(DATA SUPPLIED Opens)
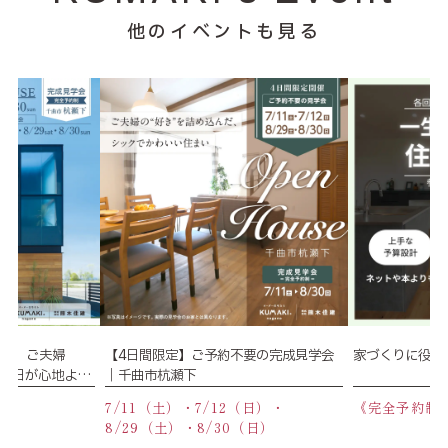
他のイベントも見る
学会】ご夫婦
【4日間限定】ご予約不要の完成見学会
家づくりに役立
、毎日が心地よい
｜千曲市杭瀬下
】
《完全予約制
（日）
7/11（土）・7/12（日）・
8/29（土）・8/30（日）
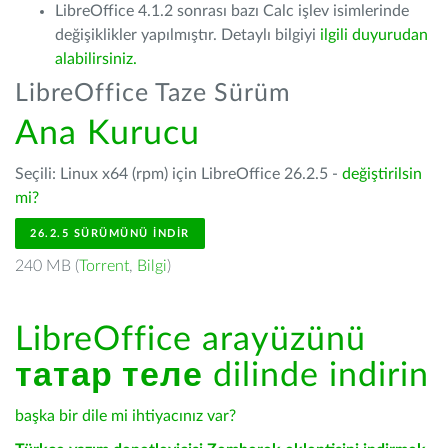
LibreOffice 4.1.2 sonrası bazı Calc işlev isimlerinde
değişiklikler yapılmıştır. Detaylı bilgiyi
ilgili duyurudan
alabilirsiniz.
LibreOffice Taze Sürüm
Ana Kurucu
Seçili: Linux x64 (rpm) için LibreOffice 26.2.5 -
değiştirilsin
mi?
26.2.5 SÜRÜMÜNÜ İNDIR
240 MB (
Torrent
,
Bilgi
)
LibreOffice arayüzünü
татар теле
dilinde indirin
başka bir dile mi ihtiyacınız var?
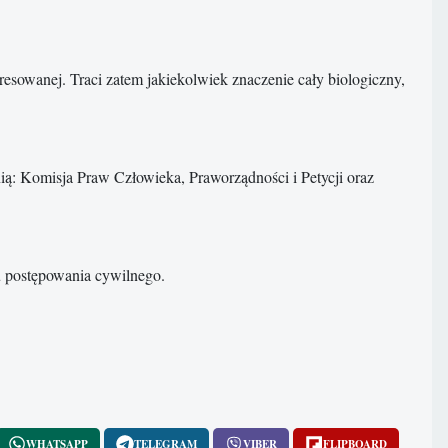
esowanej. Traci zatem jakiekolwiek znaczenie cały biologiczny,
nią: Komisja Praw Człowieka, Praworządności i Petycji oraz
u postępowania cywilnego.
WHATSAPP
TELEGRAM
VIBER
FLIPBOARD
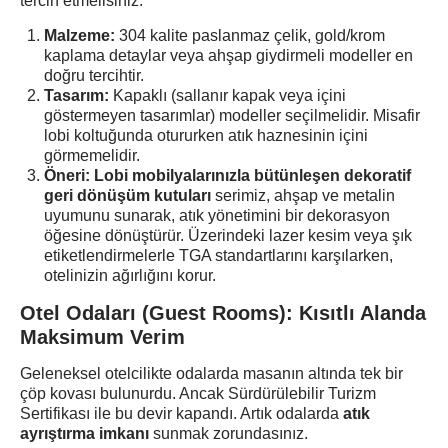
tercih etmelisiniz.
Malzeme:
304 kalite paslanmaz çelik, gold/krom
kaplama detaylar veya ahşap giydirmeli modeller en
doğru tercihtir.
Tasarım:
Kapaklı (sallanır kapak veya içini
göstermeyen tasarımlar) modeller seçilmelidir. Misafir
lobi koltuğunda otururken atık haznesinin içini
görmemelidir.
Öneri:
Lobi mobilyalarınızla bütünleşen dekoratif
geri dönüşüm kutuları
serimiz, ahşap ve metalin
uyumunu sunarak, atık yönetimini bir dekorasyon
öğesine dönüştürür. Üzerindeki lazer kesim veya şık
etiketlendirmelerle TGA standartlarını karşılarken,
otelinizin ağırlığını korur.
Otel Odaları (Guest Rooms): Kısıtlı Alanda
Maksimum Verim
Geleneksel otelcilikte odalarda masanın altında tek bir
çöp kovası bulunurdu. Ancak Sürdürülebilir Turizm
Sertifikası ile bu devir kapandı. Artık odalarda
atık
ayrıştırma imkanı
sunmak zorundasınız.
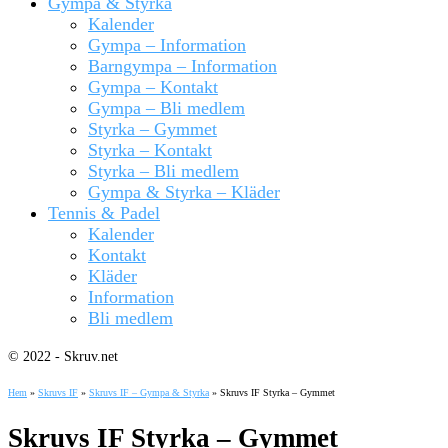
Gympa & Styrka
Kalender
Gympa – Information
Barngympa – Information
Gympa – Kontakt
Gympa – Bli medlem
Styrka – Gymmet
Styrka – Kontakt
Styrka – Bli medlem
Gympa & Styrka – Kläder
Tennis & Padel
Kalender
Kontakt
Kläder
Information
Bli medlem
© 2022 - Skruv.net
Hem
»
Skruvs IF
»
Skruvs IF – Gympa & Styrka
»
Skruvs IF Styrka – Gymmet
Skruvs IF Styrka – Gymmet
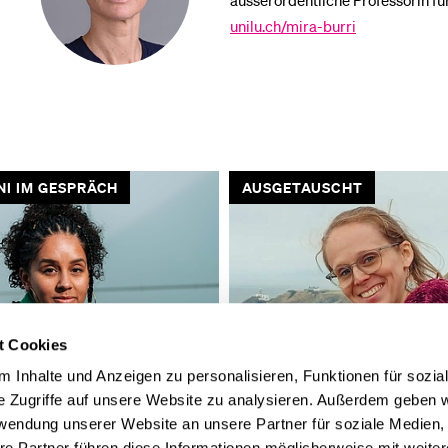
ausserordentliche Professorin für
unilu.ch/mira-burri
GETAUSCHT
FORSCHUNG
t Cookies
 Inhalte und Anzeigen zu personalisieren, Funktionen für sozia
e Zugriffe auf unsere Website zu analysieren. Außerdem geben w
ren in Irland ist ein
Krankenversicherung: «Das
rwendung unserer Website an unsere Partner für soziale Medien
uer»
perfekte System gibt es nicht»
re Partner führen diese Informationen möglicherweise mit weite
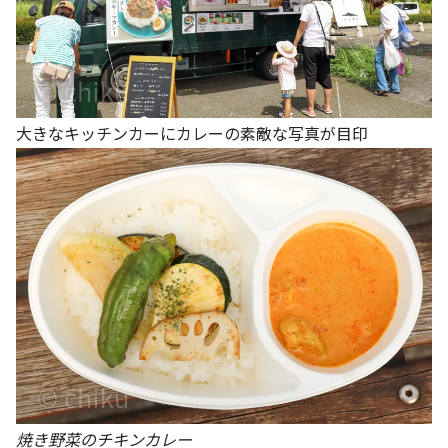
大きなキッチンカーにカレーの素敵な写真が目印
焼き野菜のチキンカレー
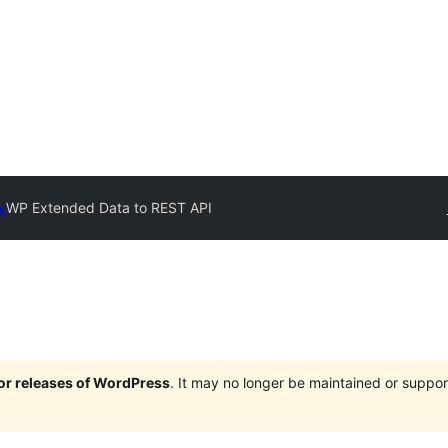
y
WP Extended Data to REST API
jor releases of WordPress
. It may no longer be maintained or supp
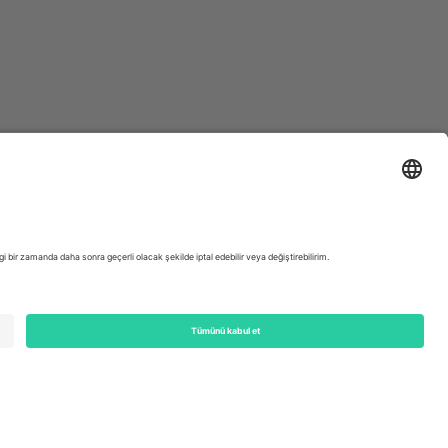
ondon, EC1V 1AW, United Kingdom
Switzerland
(DATA SUPPLIED Closes)
* _ACTION ITEM_:
Every entry must be written out exactly, with all pictures left out.

* _ANSWER FOR THE TASK_:
他のイベントも見る
学会】ご夫婦
【4日間限定】ご予約不要の完成見学会
家づくりに役立
、毎日が心地よい
｜千曲市杭瀬下
】
《完全予約制
（日）
7/11（土）・7/12（日）・
8/29（土）・8/30（日）
LibreOffice 4.1.2 sonrası bazı Calc işlev isimlerinde
değişiklikler yapılmıştır. Detaylı bilgiyi
ilgili duyurudan
alabilirsiniz.
LibreOffice Taze Sürüm
Ana Kurucu
Seçili: Linux x64 (rpm) için LibreOffice 26.2.5 -
değiştirilsin
mi?
26.2.5 SÜRÜMÜNÜ İNDIR
240 MB (
Torrent
,
Bilgi
)
LibreOffice arayüzünü
татар теле
dilinde indirin
başka bir dile mi ihtiyacınız var?
esowanej. Traci zatem jakiekolwiek znaczenie cały biologiczny,
nią: Komisja Praw Człowieka, Praworządności i Petycji oraz
u postępowania cywilnego.
WHATSAPP
TELEGRAM
VIBER
FLIPBOARD
tercih etmelisiniz.
Malzeme:
304 kalite paslanmaz çelik, gold/krom
kaplama detaylar veya ahşap giydirmeli modeller en
doğru tercihtir.
Tasarım:
Kapaklı (sallanır kapak veya içini
göstermeyen tasarımlar) modeller seçilmelidir. Misafir
lobi koltuğunda otururken atık haznesinin içini
görmemelidir.
Öneri:
Lobi mobilyalarınızla bütünleşen dekoratif
geri dönüşüm kutuları
serimiz, ahşap ve metalin
uyumunu sunarak, atık yönetimini bir dekorasyon
öğesine dönüştürür. Üzerindeki lazer kesim veya şık
etiketlendirmelerle TGA standartlarını karşılarken,
otelinizin ağırlığını korur.
Otel Odaları (Guest Rooms): Kısıtlı Alanda
Maksimum Verim
Geleneksel otelcilikte odalarda masanın altında tek bir
çöp kovası bulunurdu. Ancak Sürdürülebilir Turizm
Sertifikası ile bu devir kapandı. Artık odalarda
atık
ayrıştırma imkanı
sunmak zorundasınız.
Gympa & Styrka
Kalender
Gympa – Information
Barngympa – Information
Gympa – Kontakt
Gympa – Bli medlem
Styrka – Gymmet
Styrka – Kontakt
Styrka – Bli medlem
Gympa & Styrka – Kläder
Tennis & Padel
Kalender
Kontakt
Kläder
Information
Bli medlem
© 2022 - Skruv.net
Hem
»
Skruvs IF
»
Skruvs IF – Gympa & Styrka
»
Skruvs IF Styrka – Gymmet
Skruvs IF Styrka – Gymmet
ausserordentliche Professorin für
unilu.ch/mira-burri
GETAUSCHT
FORSCHUNG
t Cookies
 Inhalte und Anzeigen zu personalisieren, Funktionen für sozia
e Zugriffe auf unsere Website zu analysieren. Außerdem geben w
ren in Irland ist ein
Krankenversicherung: «Das
rwendung unserer Website an unsere Partner für soziale Medien
uer»
perfekte System gibt es nicht»
re Partner führen diese Informationen möglicherweise mit weite
大きなキッチンカーにカレーの素敵な写真が目印
焼き野菜のチキンカレー
y
WP Extended Data to REST API
jor releases of WordPress
. It may no longer be maintained or supp
ondon, EC1V 1AW, United Kingdom
Switzerland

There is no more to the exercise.